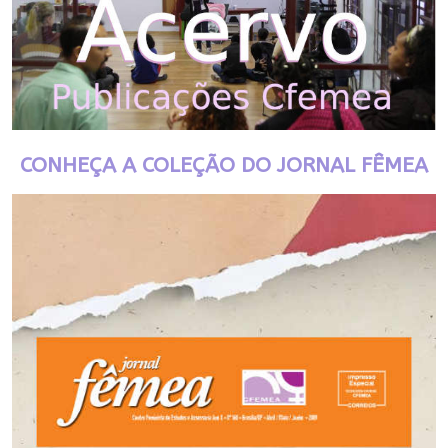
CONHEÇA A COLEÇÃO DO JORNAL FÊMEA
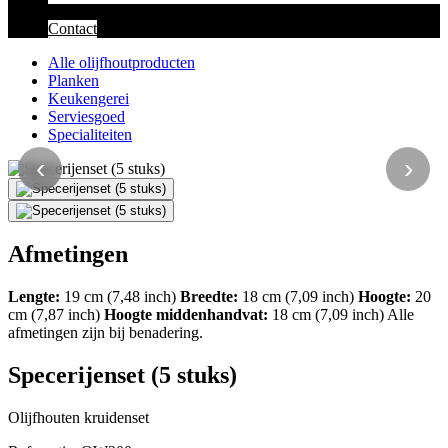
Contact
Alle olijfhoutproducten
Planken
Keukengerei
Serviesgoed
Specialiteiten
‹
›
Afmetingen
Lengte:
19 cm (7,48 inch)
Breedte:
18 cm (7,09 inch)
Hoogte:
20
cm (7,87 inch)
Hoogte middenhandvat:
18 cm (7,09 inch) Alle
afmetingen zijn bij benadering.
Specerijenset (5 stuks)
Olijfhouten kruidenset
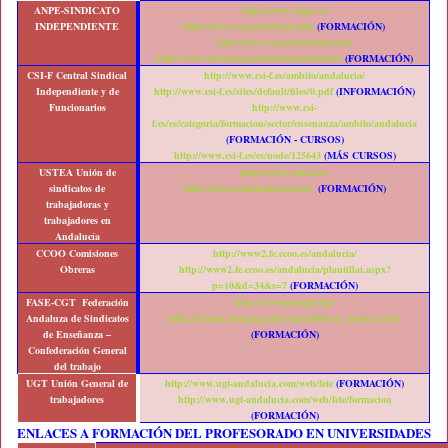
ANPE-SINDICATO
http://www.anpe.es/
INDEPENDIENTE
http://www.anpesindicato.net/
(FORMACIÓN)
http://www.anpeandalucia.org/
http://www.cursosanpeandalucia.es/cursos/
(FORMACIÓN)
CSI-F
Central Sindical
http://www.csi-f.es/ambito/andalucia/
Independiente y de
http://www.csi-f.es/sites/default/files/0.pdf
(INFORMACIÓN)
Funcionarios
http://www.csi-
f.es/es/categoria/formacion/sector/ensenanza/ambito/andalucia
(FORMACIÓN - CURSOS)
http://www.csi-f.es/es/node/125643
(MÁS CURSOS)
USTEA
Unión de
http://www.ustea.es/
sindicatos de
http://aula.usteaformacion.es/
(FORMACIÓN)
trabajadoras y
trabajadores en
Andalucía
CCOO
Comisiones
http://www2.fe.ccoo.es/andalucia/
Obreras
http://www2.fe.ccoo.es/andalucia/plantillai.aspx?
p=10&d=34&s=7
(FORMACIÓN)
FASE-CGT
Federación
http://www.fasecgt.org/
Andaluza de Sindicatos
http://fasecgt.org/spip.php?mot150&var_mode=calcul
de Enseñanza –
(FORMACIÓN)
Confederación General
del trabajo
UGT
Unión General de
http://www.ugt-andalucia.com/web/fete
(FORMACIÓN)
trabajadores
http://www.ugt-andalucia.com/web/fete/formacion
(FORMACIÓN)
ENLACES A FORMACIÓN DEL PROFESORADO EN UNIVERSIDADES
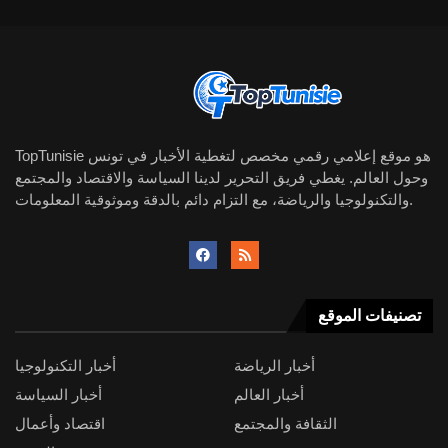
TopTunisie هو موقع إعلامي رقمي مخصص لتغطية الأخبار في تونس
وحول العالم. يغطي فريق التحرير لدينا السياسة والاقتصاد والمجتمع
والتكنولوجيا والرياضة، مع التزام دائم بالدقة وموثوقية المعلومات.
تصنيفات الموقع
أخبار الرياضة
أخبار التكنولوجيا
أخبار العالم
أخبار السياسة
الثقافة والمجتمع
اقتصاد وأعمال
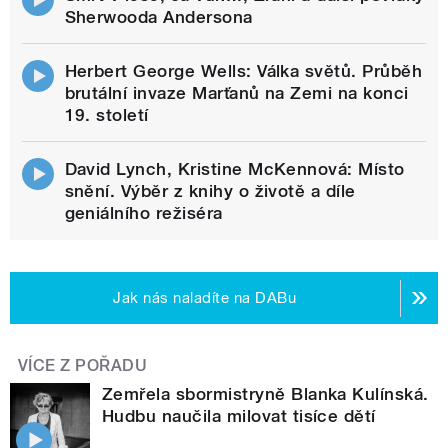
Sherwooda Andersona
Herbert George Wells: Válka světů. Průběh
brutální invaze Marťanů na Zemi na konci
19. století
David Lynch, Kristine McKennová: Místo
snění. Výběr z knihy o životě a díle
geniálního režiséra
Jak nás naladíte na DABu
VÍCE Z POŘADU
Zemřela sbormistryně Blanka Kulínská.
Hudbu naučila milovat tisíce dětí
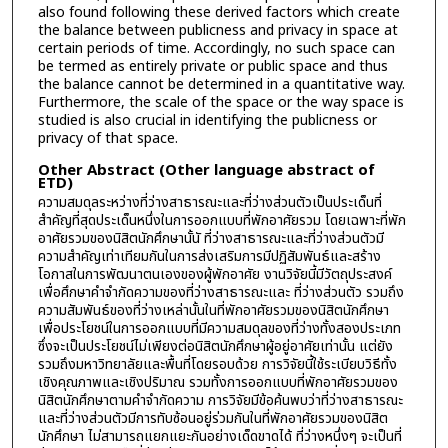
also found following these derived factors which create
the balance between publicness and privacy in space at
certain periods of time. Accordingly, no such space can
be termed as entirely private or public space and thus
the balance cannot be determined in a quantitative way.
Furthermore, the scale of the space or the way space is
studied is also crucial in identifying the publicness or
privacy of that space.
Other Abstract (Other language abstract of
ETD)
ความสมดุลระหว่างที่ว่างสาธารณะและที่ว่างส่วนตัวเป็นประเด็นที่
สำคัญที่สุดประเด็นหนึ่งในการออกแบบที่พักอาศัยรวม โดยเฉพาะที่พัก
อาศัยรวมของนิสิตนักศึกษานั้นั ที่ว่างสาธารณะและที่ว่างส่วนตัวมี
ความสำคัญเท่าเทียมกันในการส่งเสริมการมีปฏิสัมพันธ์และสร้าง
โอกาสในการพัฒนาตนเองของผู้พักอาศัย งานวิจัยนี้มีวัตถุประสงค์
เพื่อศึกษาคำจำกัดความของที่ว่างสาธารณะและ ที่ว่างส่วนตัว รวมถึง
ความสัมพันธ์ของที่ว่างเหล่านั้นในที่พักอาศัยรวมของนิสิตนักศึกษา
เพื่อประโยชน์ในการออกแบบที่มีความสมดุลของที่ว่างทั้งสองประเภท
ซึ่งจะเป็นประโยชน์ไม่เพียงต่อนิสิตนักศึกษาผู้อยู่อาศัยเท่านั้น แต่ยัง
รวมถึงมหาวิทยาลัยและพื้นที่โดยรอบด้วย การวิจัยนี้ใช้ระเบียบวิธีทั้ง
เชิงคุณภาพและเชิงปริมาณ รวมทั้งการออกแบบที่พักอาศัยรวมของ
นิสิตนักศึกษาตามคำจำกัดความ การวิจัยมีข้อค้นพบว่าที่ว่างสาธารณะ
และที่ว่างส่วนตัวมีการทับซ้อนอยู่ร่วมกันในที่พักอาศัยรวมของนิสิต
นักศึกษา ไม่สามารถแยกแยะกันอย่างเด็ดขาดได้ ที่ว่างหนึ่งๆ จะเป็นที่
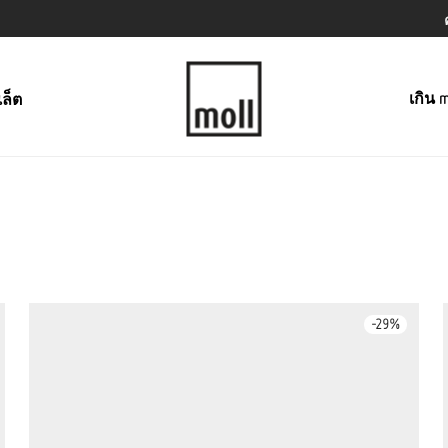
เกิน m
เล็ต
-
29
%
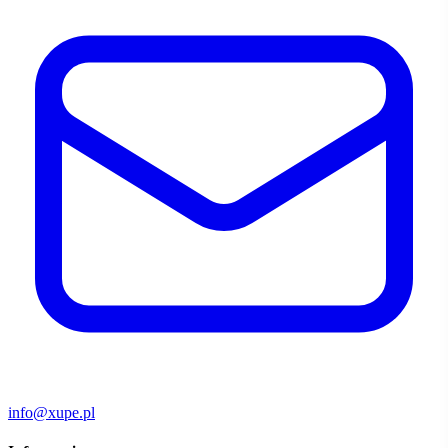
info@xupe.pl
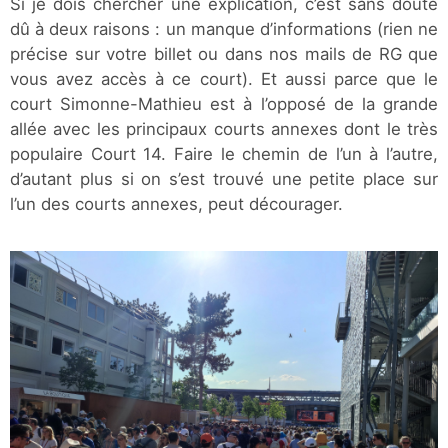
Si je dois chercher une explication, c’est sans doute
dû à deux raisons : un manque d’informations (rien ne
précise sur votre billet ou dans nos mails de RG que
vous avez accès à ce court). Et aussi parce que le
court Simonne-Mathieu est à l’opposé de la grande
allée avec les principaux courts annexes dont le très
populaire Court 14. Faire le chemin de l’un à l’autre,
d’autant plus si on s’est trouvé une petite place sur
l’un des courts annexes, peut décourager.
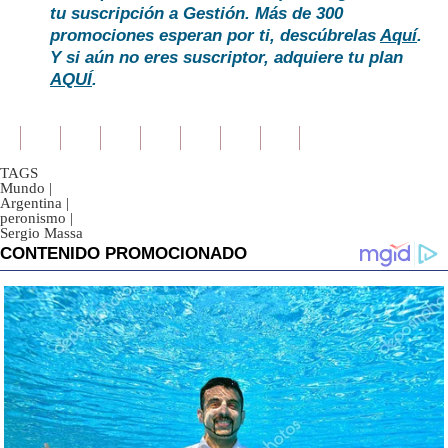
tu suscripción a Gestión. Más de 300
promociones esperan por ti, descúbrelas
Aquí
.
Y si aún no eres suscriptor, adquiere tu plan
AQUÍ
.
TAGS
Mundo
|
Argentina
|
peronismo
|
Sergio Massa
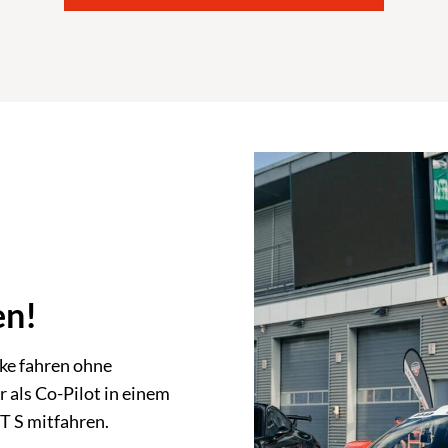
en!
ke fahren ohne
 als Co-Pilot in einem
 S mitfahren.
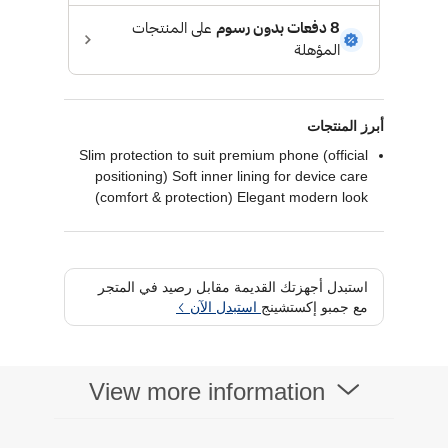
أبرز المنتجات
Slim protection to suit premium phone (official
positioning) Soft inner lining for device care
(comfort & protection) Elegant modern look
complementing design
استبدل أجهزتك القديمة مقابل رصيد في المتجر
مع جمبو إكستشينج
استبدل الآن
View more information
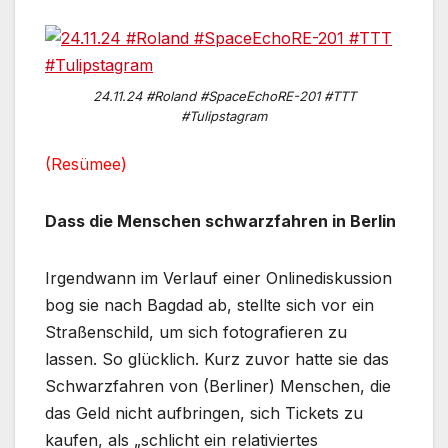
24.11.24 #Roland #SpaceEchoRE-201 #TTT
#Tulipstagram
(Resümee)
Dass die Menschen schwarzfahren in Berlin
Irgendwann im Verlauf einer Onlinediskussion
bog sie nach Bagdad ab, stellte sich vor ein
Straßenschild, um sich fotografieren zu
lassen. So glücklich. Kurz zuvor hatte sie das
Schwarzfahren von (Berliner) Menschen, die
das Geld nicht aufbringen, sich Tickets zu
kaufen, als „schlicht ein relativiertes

----

■ **Work instruction**
Leaving aside the pictures, copy the listing above exactly.

■ **Result**
CONHEÇA A COLEÇÃO DO JORNAL FÊMEA
Contact
Alle olijfhoutproducten
Planken
Keukengerei
Serviesgoed
Specialiteiten
‹
›
Afmetingen
Lengte:
19 cm (7,48 inch)
Breedte:
18 cm (7,09 inch)
Hoogte:
20
cm (7,87 inch)
Hoogte middenhandvat:
18 cm (7,09 inch) Alle
afmetingen zijn bij benadering.
Specerijenset (5 stuks)
Olijfhouten kruidenset
ANPE-SINDICATO
http://www.anpe.es/
INDEPENDIENTE
http://www.anpesindicato.net/
(FORMACIÓN)
http://www.anpeandalucia.org/
http://www.cursosanpeandalucia.es/cursos/
(FORMACIÓN)
CSI-F
Central Sindical
http://www.csi-f.es/ambito/andalucia/
Independiente y de
http://www.csi-f.es/sites/default/files/0.pdf
(INFORMACIÓN)
Funcionarios
http://www.csi-
f.es/es/categoria/formacion/sector/ensenanza/ambito/andalucia
(FORMACIÓN - CURSOS)
http://www.csi-f.es/es/node/125643
(MÁS CURSOS)
USTEA
Unión de
http://www.ustea.es/
sindicatos de
http://aula.usteaformacion.es/
(FORMACIÓN)
trabajadoras y
trabajadores en
Andalucía
CCOO
Comisiones
http://www2.fe.ccoo.es/andalucia/
Obreras
http://www2.fe.ccoo.es/andalucia/plantillai.aspx?
p=10&d=34&s=7
(FORMACIÓN)
FASE-CGT
Federación
http://www.fasecgt.org/
Andaluza de Sindicatos
http://fasecgt.org/spip.php?mot150&var_mode=calcul
de Enseñanza –
(FORMACIÓN)
Confederación General
del trabajo
UGT
Unión General de
http://www.ugt-andalucia.com/web/fete
(FORMACIÓN)
trabajadores
http://www.ugt-andalucia.com/web/fete/formacion
(FORMACIÓN)
ENLACES A FORMACIÓN DEL PROFESORADO EN UNIVERSIDADES
TopTunisie هو موقع إعلامي رقمي مخصص لتغطية الأخبار في تونس
وحول العالم. يغطي فريق التحرير لدينا السياسة والاقتصاد والمجتمع
والتكنولوجيا والرياضة، مع التزام دائم بالدقة وموثوقية المعلومات.
تصنيفات الموقع
أخبار الرياضة
أخبار التكنولوجيا
أخبار العالم
أخبار السياسة
الثقافة والمجتمع
اقتصاد وأعمال
Sherwooda Andersona
Herbert George Wells: Válka světů. Průběh
brutální invaze Marťanů na Zemi na konci
19. století
David Lynch, Kristine McKennová: Místo
snění. Výběr z knihy o životě a díle
geniálního režiséra
Jak nás naladíte na DABu
VÍCE Z POŘADU
Zemřela sbormistryně Blanka Kulínská.
Hudbu naučila milovat tisíce dětí
also found following these derived factors which create
the balance between publicness and privacy in space at
certain periods of time. Accordingly, no such space can
be termed as entirely private or public space and thus
the balance cannot be determined in a quantitative way.
Furthermore, the scale of the space or the way space is
studied is also crucial in identifying the publicness or
privacy of that space.
Other Abstract (Other language abstract of
ETD)
ความสมดุลระหว่างที่ว่างสาธารณะและที่ว่างส่วนตัวเป็นประเด็นที่
สำคัญที่สุดประเด็นหนึ่งในการออกแบบที่พักอาศัยรวม โดยเฉพาะที่พัก
อาศัยรวมของนิสิตนักศึกษานั้นั ที่ว่างสาธารณะและที่ว่างส่วนตัวมี
ความสำคัญเท่าเทียมกันในการส่งเสริมการมีปฏิสัมพันธ์และสร้าง
โอกาสในการพัฒนาตนเองของผู้พักอาศัย งานวิจัยนี้มีวัตถุประสงค์
เพื่อศึกษาคำจำกัดความของที่ว่างสาธารณะและ ที่ว่างส่วนตัว รวมถึง
ความสัมพันธ์ของที่ว่างเหล่านั้นในที่พักอาศัยรวมของนิสิตนักศึกษา
เพื่อประโยชน์ในการออกแบบที่มีความสมดุลของที่ว่างทั้งสองประเภท
ซึ่งจะเป็นประโยชน์ไม่เพียงต่อนิสิตนักศึกษาผู้อยู่อาศัยเท่านั้น แต่ยัง
รวมถึงมหาวิทยาลัยและพื้นที่โดยรอบด้วย การวิจัยนี้ใช้ระเบียบวิธีทั้ง
เชิงคุณภาพและเชิงปริมาณ รวมทั้งการออกแบบที่พักอาศัยรวมของ
นิสิตนักศึกษาตามคำจำกัดความ การวิจัยมีข้อค้นพบว่าที่ว่างสาธารณะ
และที่ว่างส่วนตัวมีการทับซ้อนอยู่ร่วมกันในที่พักอาศัยรวมของนิสิต
นักศึกษา ไม่สามารถแยกแยะกันอย่างเด็ดขาดได้ ที่ว่างหนึ่งๆ จะเป็นที่
เกิน m
เล็ต
-
29
%
info@xupe.pl
Si je dois chercher une explication, c’est sans doute
dû à deux raisons : un manque d’informations (rien ne
précise sur votre billet ou dans nos mails de RG que
vous avez accès à ce court). Et aussi parce que le
court Simonne-Mathieu est à l’opposé de la grande
allée avec les principaux courts annexes dont le très
populaire Court 14. Faire le chemin de l’un à l’autre,
d’autant plus si on s’est trouvé une petite place sur
l’un des courts annexes, peut décourager.
tu suscripción a Gestión. Más de 300
promociones esperan por ti, descúbrelas
Aquí
.
Y si aún no eres suscriptor, adquiere tu plan
AQUÍ
.
TAGS
Mundo
|
Argentina
|
peronismo
|
Sergio Massa
en!
ke fahren ohne
 als Co-Pilot in einem
 S mitfahren.
أبرز المنتجات
Slim protection to suit premium phone (official
positioning) Soft inner lining for device care
(comfort & protection) Elegant modern look
complementing design
استبدل أجهزتك القديمة مقابل رصيد في المتجر
مع جمبو إكستشينج
استبدل الآن
View more information
24.11.24 #Roland #SpaceEchoRE-201 #TTT
#Tulipstagram
(Resümee)
Dass die Menschen schwarzfahren in Berlin
Irgendwann im Verlauf einer Onlinediskussion
bog sie nach Bagdad ab, stellte sich vor ein
Straßenschild, um sich fotografieren zu
lassen. So glücklich. Kurz zuvor hatte sie das
Schwarzfahren von (Berliner) Menschen, die
das Geld nicht aufbringen, sich Tickets zu
kaufen, als „schlicht ein relativiertes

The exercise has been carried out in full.